Turkey put in a difficult spot
Gonul Tol, Director for Turkish Studies

“Turkey will be hit,” said Turkish President Recep Tayyip Erdogan after Trump’s decision to withdraw from the nuclear agreement with Iran. As a country that has close trade and energy ties with Iran, and suffered under the previous sanctions regime, Erdogan has a point.

Turkey cultivated close trade and energy ties with Iran in the last decade. Turkey heavily depends on oil and natural gas supplies from its southern neighbor. Turkish exports to Iran surged 12 fold until the U.S. and EU slapped new sanctions on Iran in 2011-2012. The sanctions hit the Turkish economy hard. Turkish exports to Iran dropped, many Turkish banks stopped processing payments from Iranian customers and the number of Iranians visiting Turkey tumbled. The 2015 nuclear deal with Iran was thus a sigh of relief for Ankara.

To evade U.S. sanctions, Turkey’s state owned Halkbank, reportedly with orders from Erdogan, took part in a billion-dollar scheme that allowed Turkey to buy Iranian oil and gas in exchange for gold. The conviction of a senior banker at Halkbank on charges that he helped Iran dodge sanctions in a Manhattan court in January showed how far the Turkish government was willing to go to avoid the negative repercussions of the sanctions.

Trump’s decision puts Turkey in a difficult spot. The economic effects of re-imposing sanctions is only part of the problem. If Iran decides to go nuclear in response, Turkey, a country deeply committed to a nuclear-free region, will face an even tougher challenge. An arms race that might prompt Saudi Arabia and Egypt to develop their own nuclear arsenal will force Turkey to do the same, a scenario that Turkey has been trying to avoid.

Deep consequences for Afpak
Marvin G. Weinbaum, Director for Afghanistan and Pakistan Studies

President Donald Trump’s decision could have deep consequences for Afghanistan and Pakistan strategically and economically. While the announcement has initially not drawn strong reactions from the officials and the public, undoubtedly, the governments in Kabul and Islamabad can be expected to go out of their way to avoid favoring the U.S. or Iran.

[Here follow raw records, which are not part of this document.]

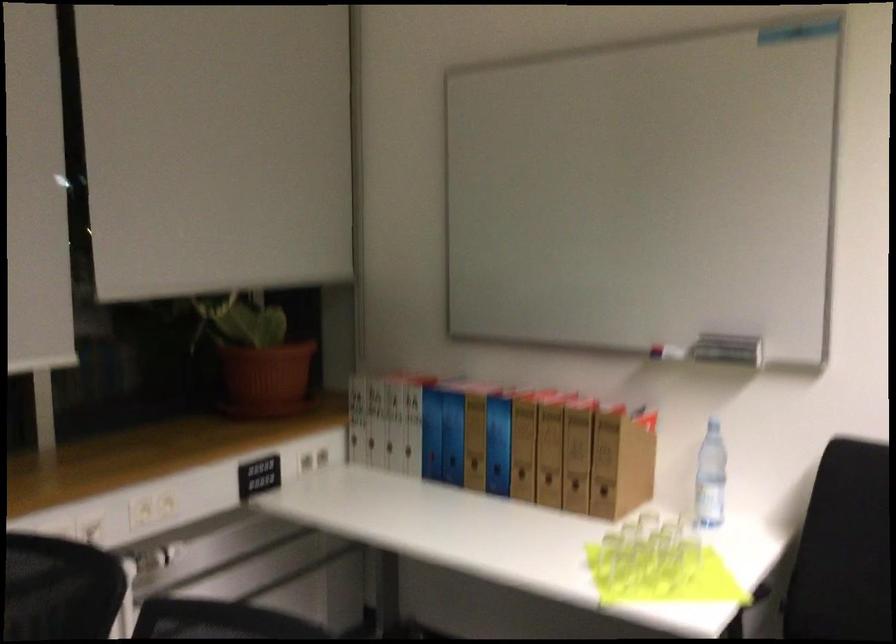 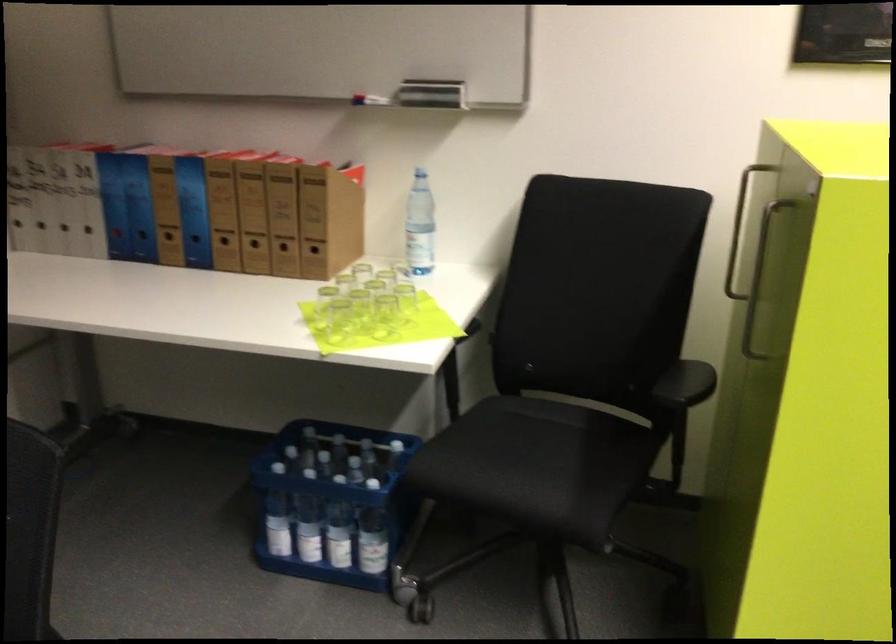 Find the pixel in the second image that matches point (675, 573) in the first image.

(383, 316) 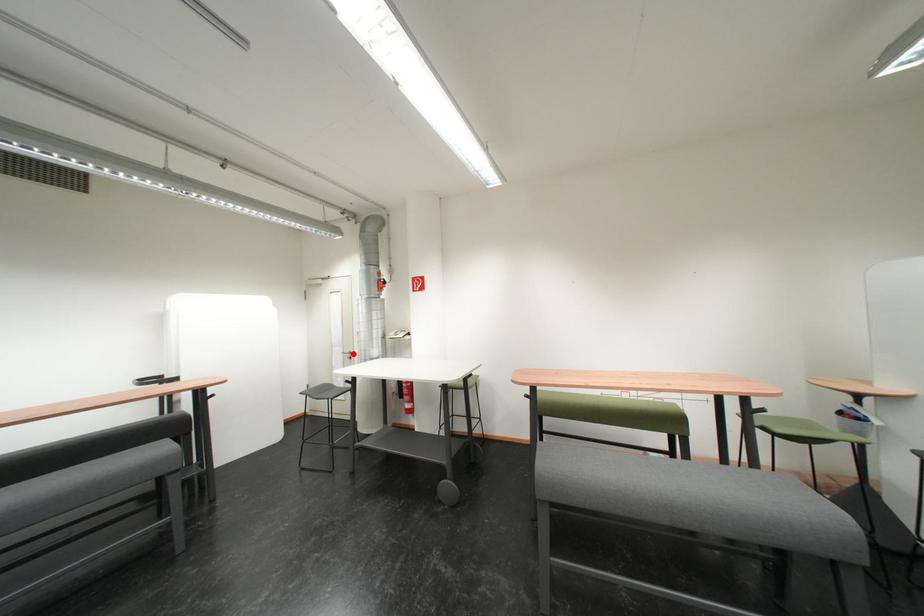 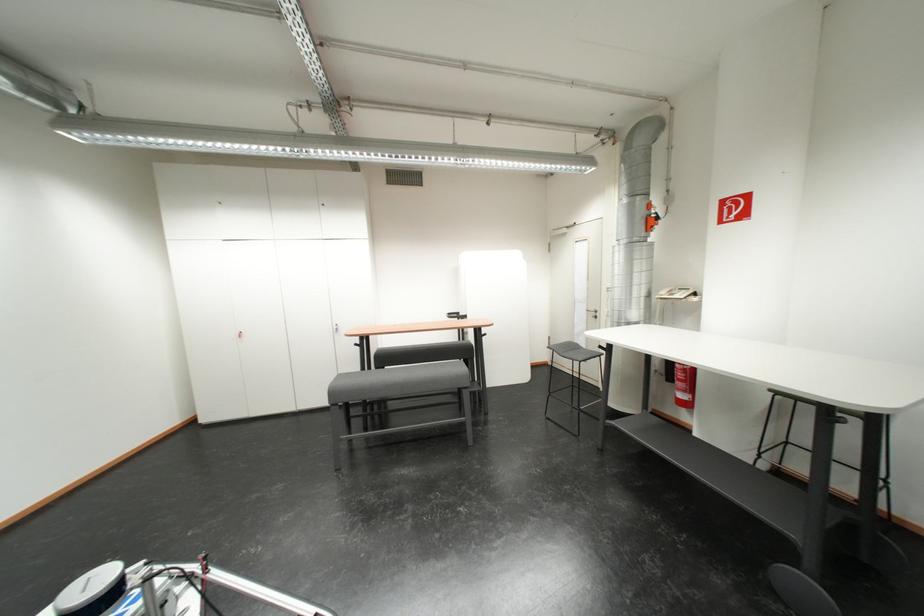 Question: I am providing you with two images of the same scene from different viewpoints. Given a red point in image1, look at the same physical point in image2. Is it:

Choices:
 (A) Closer to the viewpoint
 (B) Farther from the viewpoint

Answer: (A) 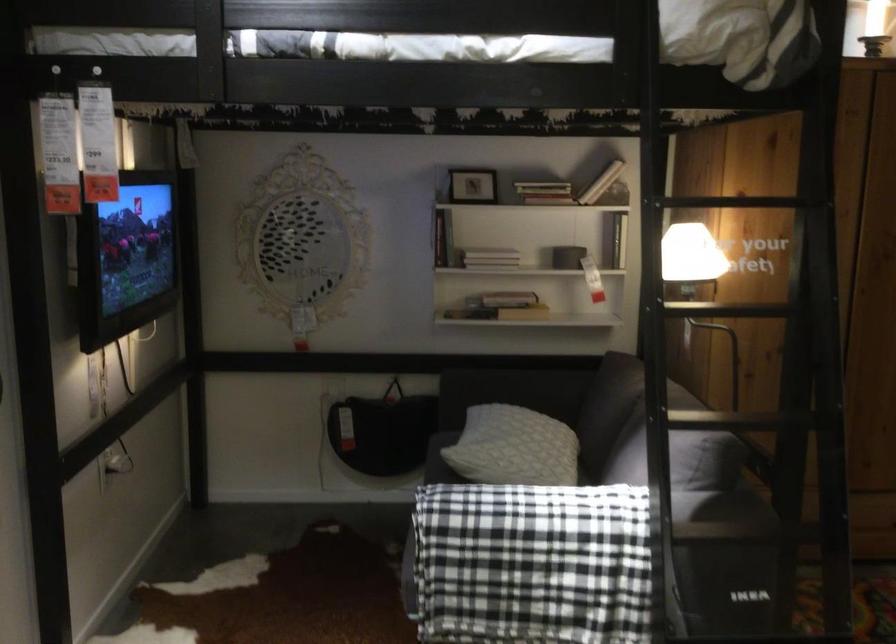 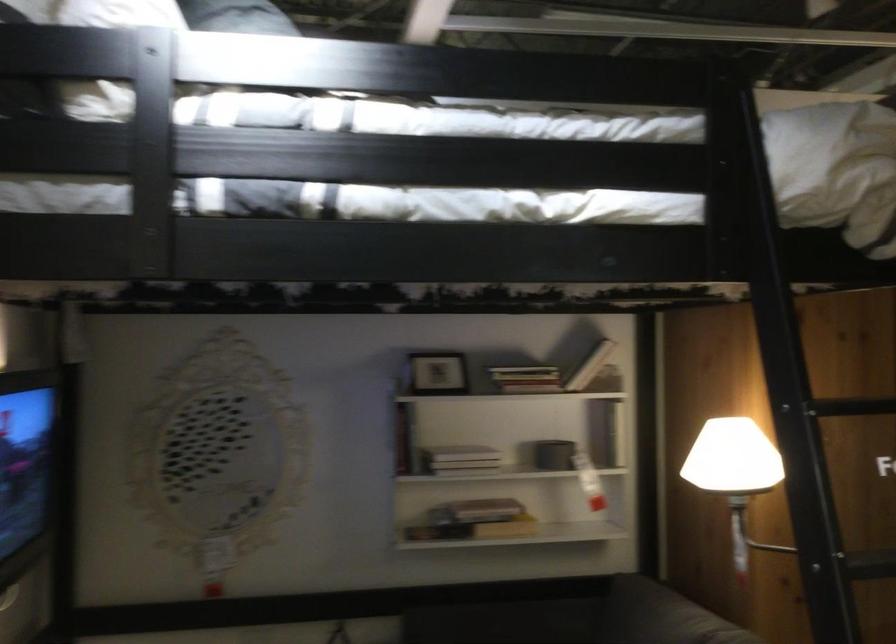 In the second image, find the point that corresponds to pixel 682 254 in the first image.

(736, 474) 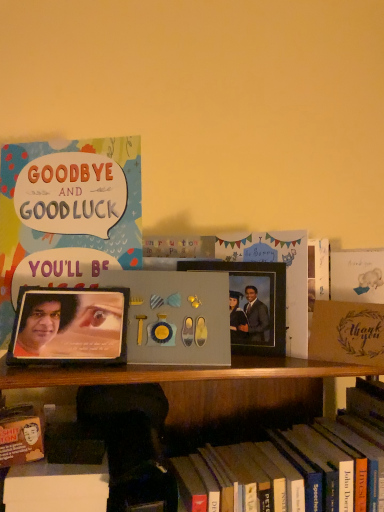 Locate an element on the screen. matte black picture frame at left, positioned as the 1th picture frame in left-to-right order is located at coordinates (69, 326).

Identify the location of matte cardstock card at upper left, arranged as the second book when ordered from the bottom. (67, 215).

Is there a large distance between metallic photo frame at center, which is the second picture frame from left to right, and brown textured paper at right?

metallic photo frame at center, which is the second picture frame from left to right, is actually quite close to brown textured paper at right.

From the image's perspective, is metallic photo frame at center, the second picture frame from the front, beneath brown textured paper at right?

No.

Identify the location of paperback book in front of the metallic photo frame at center, which is the 1th picture frame in right-to-left order. (347, 333).

From a real-world perspective, which is physically above, metallic photo frame at center, the second picture frame from the front, or brown textured paper at right?

In real-world perspective, metallic photo frame at center, the second picture frame from the front, is above.

From a real-world perspective, between matte cardstock card at upper left, arranged as the second book when ordered from the bottom, and brown textured paper at right, who is vertically lower?

In real-world perspective, brown textured paper at right is lower.

Locate an element on the screen. Image resolution: width=384 pixels, height=512 pixels. book that is the 2nd one when counting leftward from the brown textured paper at right is located at coordinates tap(67, 215).

Is matte cardstock card at upper left, arranged as the second book when ordered from the bottom, thinner than brown textured paper at right?

Yes, matte cardstock card at upper left, arranged as the second book when ordered from the bottom, is thinner than brown textured paper at right.

Does matte cardstock card at upper left, arranged as the second book when ordered from the bottom, have a lesser height compared to brown textured paper at right?

Incorrect, the height of matte cardstock card at upper left, arranged as the second book when ordered from the bottom, does not fall short of that of brown textured paper at right.

From the image's perspective, which is above, hardcover book at lower center, which is the 2th book in top-to-bottom order, or metallic photo frame at center, which is the 1th picture frame in right-to-left order?

From the image's view, metallic photo frame at center, which is the 1th picture frame in right-to-left order, is above.

Identify the location of book on the right of metallic photo frame at center, acting as the first picture frame starting from the back. This screenshot has width=384, height=512. (278, 452).

Can you confirm if matte cardstock card at upper left, arranged as the second book when ordered from the bottom, is smaller than metallic photo frame at center, acting as the first picture frame starting from the back?

Incorrect, matte cardstock card at upper left, arranged as the second book when ordered from the bottom, is not smaller in size than metallic photo frame at center, acting as the first picture frame starting from the back.

From a real-world perspective, is matte cardstock card at upper left, which is the first book from top to bottom, positioned above or below metallic photo frame at center, which is the 1th picture frame in right-to-left order?

From a real-world perspective, matte cardstock card at upper left, which is the first book from top to bottom, is physically above metallic photo frame at center, which is the 1th picture frame in right-to-left order.

Is matte cardstock card at upper left, which ranks as the second book in right-to-left order, positioned far away from metallic photo frame at center, acting as the first picture frame starting from the back?

matte cardstock card at upper left, which ranks as the second book in right-to-left order, is near metallic photo frame at center, acting as the first picture frame starting from the back, not far away.

Which of these two, brown textured paper at right or metallic photo frame at center, acting as the first picture frame starting from the back, is thinner?

metallic photo frame at center, acting as the first picture frame starting from the back, is thinner.

Which is in front, point (350, 346) or point (283, 289)?

The point (350, 346) is more forward.

Considering the sizes of objects brown textured paper at right and metallic photo frame at center, which is the 1th picture frame in right-to-left order, in the image provided, who is bigger, brown textured paper at right or metallic photo frame at center, which is the 1th picture frame in right-to-left order,?

brown textured paper at right.

Would you say brown textured paper at right is a long distance from matte cardstock card at upper left, which is the 1th book in left-to-right order?

No, brown textured paper at right is in close proximity to matte cardstock card at upper left, which is the 1th book in left-to-right order.

What's the angular difference between brown textured paper at right and matte cardstock card at upper left, which is the 1th book in left-to-right order,'s facing directions?

brown textured paper at right and matte cardstock card at upper left, which is the 1th book in left-to-right order, are facing 15 degrees away from each other.

From the picture: Considering the sizes of objects brown textured paper at right and matte cardstock card at upper left, which is the first book from top to bottom, in the image provided, who is wider, brown textured paper at right or matte cardstock card at upper left, which is the first book from top to bottom,?

Wider between the two is brown textured paper at right.

Is brown textured paper at right positioned with its back to matte cardstock card at upper left, which ranks as the second book in right-to-left order?

No, brown textured paper at right is not facing away from matte cardstock card at upper left, which ranks as the second book in right-to-left order.

Is matte black picture frame at left, which appears as the 2th picture frame when viewed from the back, thinner than metallic photo frame at center, which is the 1th picture frame in right-to-left order?

No, matte black picture frame at left, which appears as the 2th picture frame when viewed from the back, is not thinner than metallic photo frame at center, which is the 1th picture frame in right-to-left order.

Could you measure the distance between matte black picture frame at left, which appears as the 2th picture frame when viewed from the back, and metallic photo frame at center, acting as the first picture frame starting from the back?

A distance of 8.41 inches exists between matte black picture frame at left, which appears as the 2th picture frame when viewed from the back, and metallic photo frame at center, acting as the first picture frame starting from the back.

Between matte black picture frame at left, which appears as the first picture frame when viewed from the front, and metallic photo frame at center, the second picture frame from the front, which one appears on the left side from the viewer's perspective?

Both countries share borders with Iran, retaining at least normal relations with Tehran is in their interest. However, each country also values its relationship with Saudi Arabia. Should the rivalry between Saudi Arabia and Iran heat up, it will make it increasingly difficult for either Afghanistan or Pakistan to avoid being forced into situations where they would have to choose sides.

Importantly, should Iran revive its enrichment program, Saudi Arabia can be expected to look to Pakistan to help build its nuclear program. Plainly, should the faceoff between the U.S. and Iran lead to military conflict, both Pakistan and Afghanistan would find it difficult to ignore public sympathy toward Iran.

Economically, both countries have strong trade ties with Iran that will be impeded by the U.S. decision. Foreign investment in both countries could be impacted as well. The Iranian port of Chabahar on which Afghanistan places its economic hopes as a landlocked country may be blocked. And any remaining possibility of a much needed gas pipeline from Iran and Pakistan is no doubt gone.